Assignment => Any picture among the records should be left out, please; retype the rest exactly.

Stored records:
== == ==

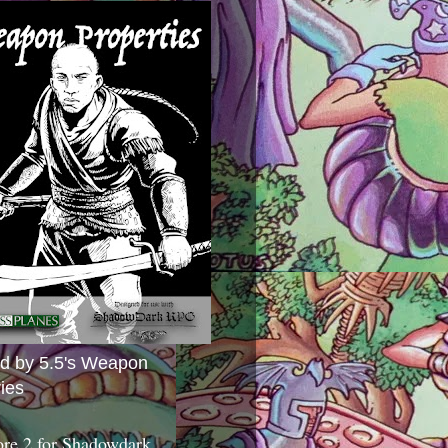
ed by 5.5's Weapon
ies
ore 2 for Shadowdark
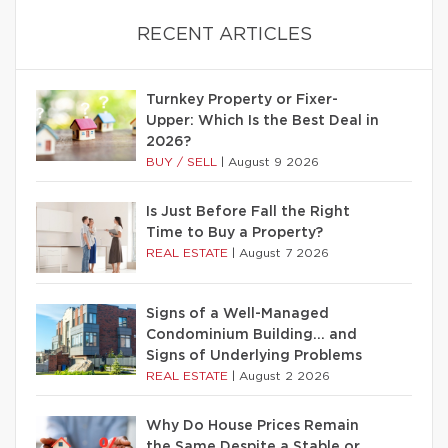
RECENT ARTICLES
Turnkey Property or Fixer-
Upper: Which Is the Best Deal in
2026?
BUY / SELL
|
August 9 2026
Is Just Before Fall the Right
Time to Buy a Property?
REAL ESTATE
|
August 7 2026
Signs of a Well-Managed
Condominium Building… and
Signs of Underlying Problems
REAL ESTATE
|
August 2 2026
Why Do House Prices Remain
the Same Despite a Stable or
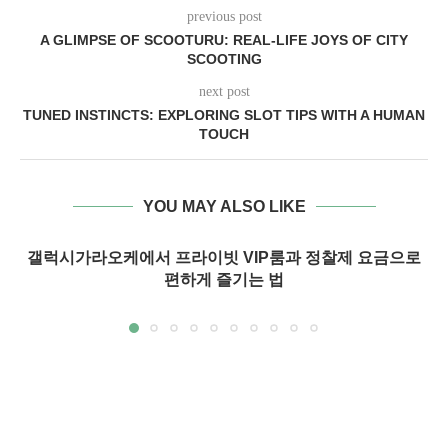
previous post
A GLIMPSE OF SCOOTURU: REAL-LIFE JOYS OF CITY
SCOOTING
next post
TUNED INSTINCTS: EXPLORING SLOT TIPS WITH A HUMAN
TOUCH
YOU MAY ALSO LIKE
갤럭시가라오케에서 프라이빗 VIP룸과 정찰제 요금으로
편하게 즐기는 법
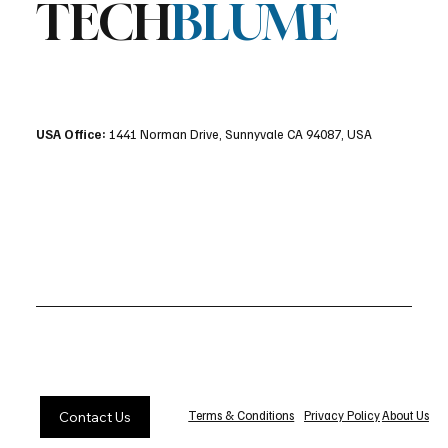
TECH
BLUME
USA Office:
1441 Norman Drive, Sunnyvale CA 94087, USA
Privacy Policy
About Us
Terms & Conditions
Contact Us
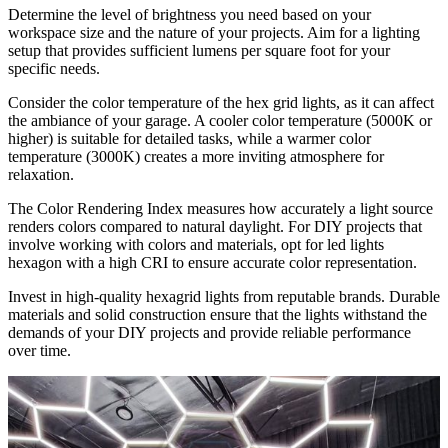
Determine the level of brightness you need based on your
workspace size and the nature of your projects. Aim for a lighting
setup that provides sufficient lumens per square foot for your
specific needs.
Consider the color temperature of the hex grid lights, as it can affect
the ambiance of your garage. A cooler color temperature (5000K or
higher) is suitable for detailed tasks, while a warmer color
temperature (3000K) creates a more inviting atmosphere for
relaxation.
The Color Rendering Index measures how accurately a light source
renders colors compared to natural daylight. For DIY projects that
involve working with colors and materials, opt for led lights
hexagon with a high CRI to ensure accurate color representation.
Invest in high-quality hexagrid lights from reputable brands. Durable
materials and solid construction ensure that the lights withstand the
demands of your DIY projects and provide reliable performance
over time.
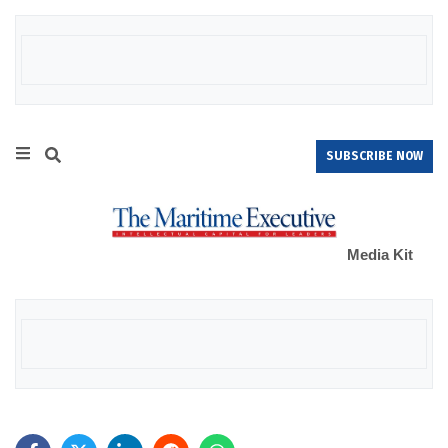
SUBSCRIBE NOW
Media Kit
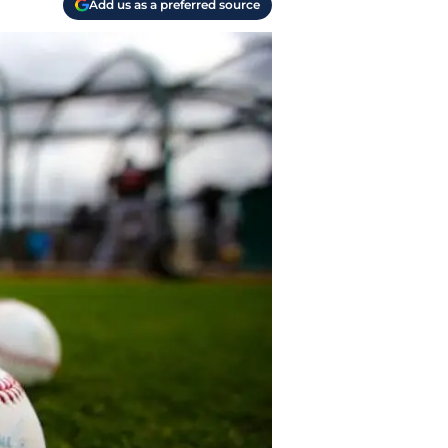
Add us as a preferred source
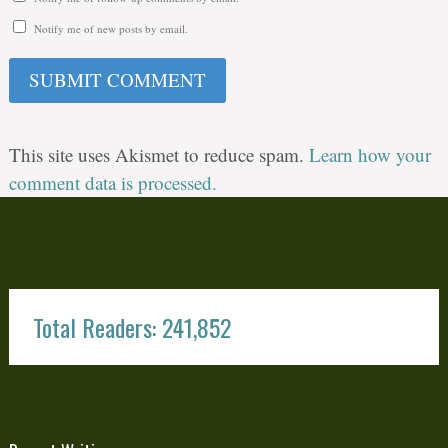
Notify me of new posts by email.
This site uses Akismet to reduce spam.
Learn how your
comment data is processed.
Total Readers: 241,852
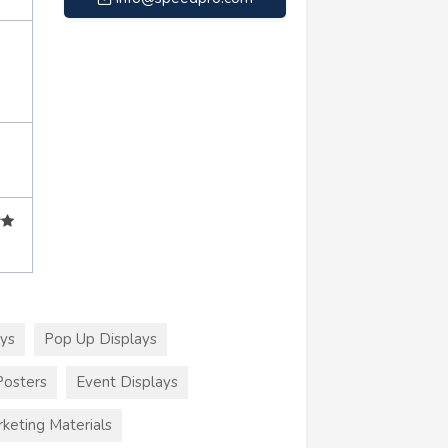
ays
Pop Up Displays
Posters
Event Displays
keting Materials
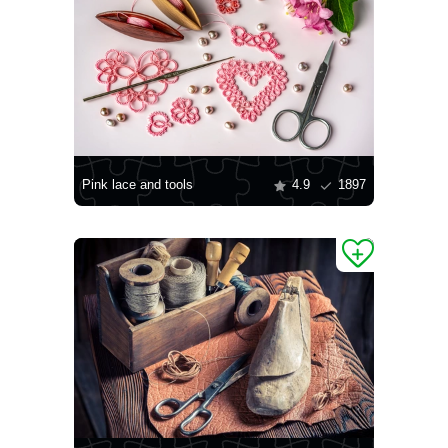
Pink lace and tools
4.9
1897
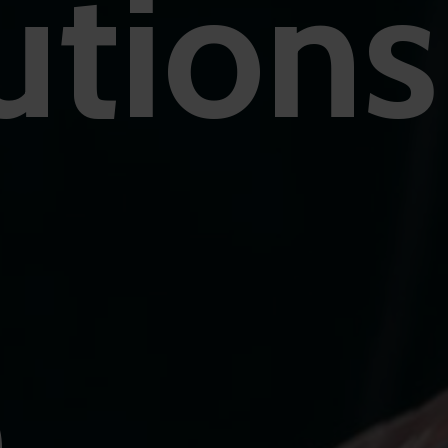
utions
O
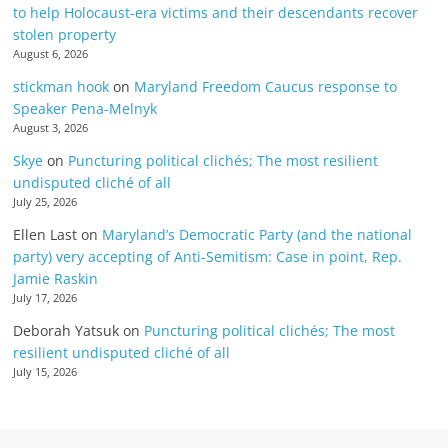
to help Holocaust-era victims and their descendants recover
stolen property
August 6, 2026
stickman hook
on
Maryland Freedom Caucus response to
Speaker Pena-Melnyk
August 3, 2026
Skye
on
Puncturing political clichés; The most resilient
undisputed cliché of all
July 25, 2026
Ellen Last
on
Maryland’s Democratic Party (and the national
party) very accepting of Anti-Semitism: Case in point, Rep.
Jamie Raskin
July 17, 2026
Deborah Yatsuk
on
Puncturing political clichés; The most
resilient undisputed cliché of all
July 15, 2026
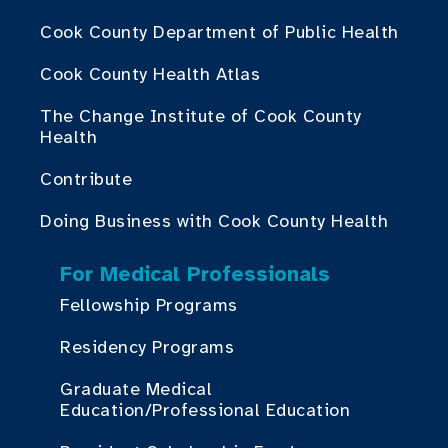
Cook County Department of Public Health
Cook County Health Atlas
The Change Institute of Cook County
Health
Contribute
Doing Business with Cook County Health
For Medical Professionals
Fellowship Programs
Residency Programs
Graduate Medical
Education/Professional Education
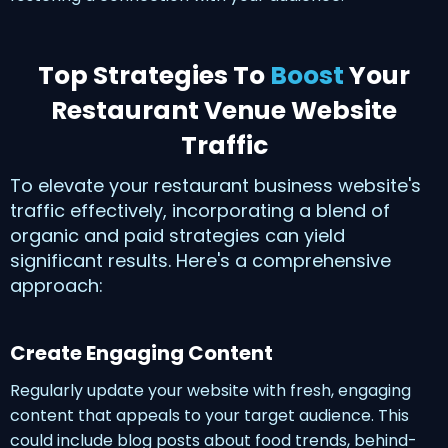
Top Strategies To
Boost
Your
Restaurant Venue Website
Traffic
To elevate your restaurant business website's
traffic effectively, incorporating a blend of
organic and paid strategies can yield
significant results. Here's a comprehensive
approach:
Create Engaging Content
Regularly update your website with fresh, engaging
content that appeals to your target audience. This
could include blog posts about food trends, behind-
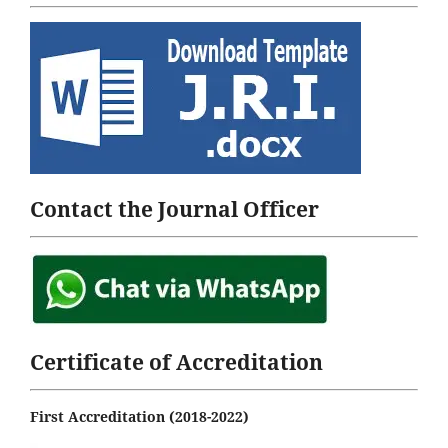
Contact the Journal Officer
Certificate of Accreditation
First Accreditation (2018-2022)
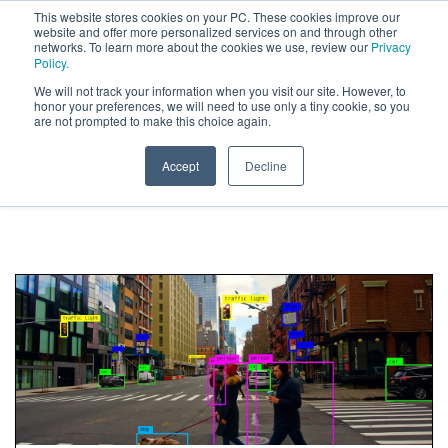
This website stores cookies on your PC. These cookies improve our
website and offer more personalized services on and through other
networks. To learn more about the cookies we use, review our
Privacy
Policy.
We will not track your information when you visit our site. However, to
Research
honor your preferences, we will need to use only a tiny cookie, so you
are not prompted to make this choice again.
Posts about Computer Vision
Accept
Decline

== == ==

Result of this task =>
ed by 5.5's Weapon
ies
ore 2 for Shadowdark
RECENT ARTICLES
Turnkey Property or Fixer-
Upper: Which Is the Best Deal in
2026?
BUY / SELL
|
August 9 2026
Is Just Before Fall the Right
Time to Buy a Property?
REAL ESTATE
|
August 7 2026
Signs of a Well-Managed
Condominium Building… and
Signs of Underlying Problems
REAL ESTATE
|
August 2 2026
Why Do House Prices Remain
the Same Despite a Stable or
previous post
A GLIMPSE OF SCOOTURU: REAL-LIFE JOYS OF CITY
SCOOTING
next post
TUNED INSTINCTS: EXPLORING SLOT TIPS WITH A HUMAN
TOUCH
YOU MAY ALSO LIKE
갤럭시가라오케에서 프라이빗 VIP룸과 정찰제 요금으로
편하게 즐기는 법
TECH
BLUME
USA Office:
1441 Norman Drive, Sunnyvale CA 94087, USA
Privacy Policy
About Us
Terms & Conditions
Contact Us
Determine the level of brightness you need based on your
workspace size and the nature of your projects. Aim for a lighting
setup that provides sufficient lumens per square foot for your
specific needs.
Consider the color temperature of the hex grid lights, as it can affect
the ambiance of your garage. A cooler color temperature (5000K or
higher) is suitable for detailed tasks, while a warmer color
temperature (3000K) creates a more inviting atmosphere for
relaxation.
The Color Rendering Index measures how accurately a light source
renders colors compared to natural daylight. For DIY projects that
involve working with colors and materials, opt for led lights
hexagon with a high CRI to ensure accurate color representation.
Invest in high-quality hexagrid lights from reputable brands. Durable
materials and solid construction ensure that the lights withstand the
demands of your DIY projects and provide reliable performance
over time.
SUBSCRIBE NOW
Media Kit
Add us as a preferred source
Notify me of new posts by email.
This site uses Akismet to reduce spam.
Learn how your
comment data is processed.
Total Readers: 241,852
ays
Pop Up Displays
Posters
Event Displays
keting Materials
Pink lace and tools
4.9
1897
utions
O
to help Holocaust-era victims and their descendants recover
stolen property
August 6, 2026
stickman hook
on
Maryland Freedom Caucus response to
Speaker Pena-Melnyk
August 3, 2026
Skye
on
Puncturing political clichés; The most resilient
undisputed cliché of all
July 25, 2026
Ellen Last
on
Maryland’s Democratic Party (and the national
party) very accepting of Anti-Semitism: Case in point, Rep.
Jamie Raskin
July 17, 2026
Deborah Yatsuk
on
Puncturing political clichés; The most
resilient undisputed cliché of all
July 15, 2026
Cook County Department of Public Health
Cook County Health Atlas
The Change Institute of Cook County
Health
Contribute
Doing Business with Cook County Health
For Medical Professionals
Fellowship Programs
Residency Programs
Graduate Medical
Education/Professional Education
Top Strategies To
Boost
Your
Restaurant Venue Website
Traffic
To elevate your restaurant business website's
traffic effectively, incorporating a blend of
organic and paid strategies can yield
significant results. Here's a comprehensive
approach:
Create Engaging Content
Regularly update your website with fresh, engaging
content that appeals to your target audience. This
could include blog posts about food trends, behind-
Contact the Journal Officer
Certificate of Accreditation
First Accreditation (2018-2022)
This website stores cookies on your PC. These cookies improve our
website and offer more personalized services on and through other
networks. To learn more about the cookies we use, review our
Privacy
Policy.
We will not track your information when you visit our site. However, to
Research
honor your preferences, we will need to use only a tiny cookie, so you
are not prompted to make this choice again.
Posts about Computer Vision
Accept
Decline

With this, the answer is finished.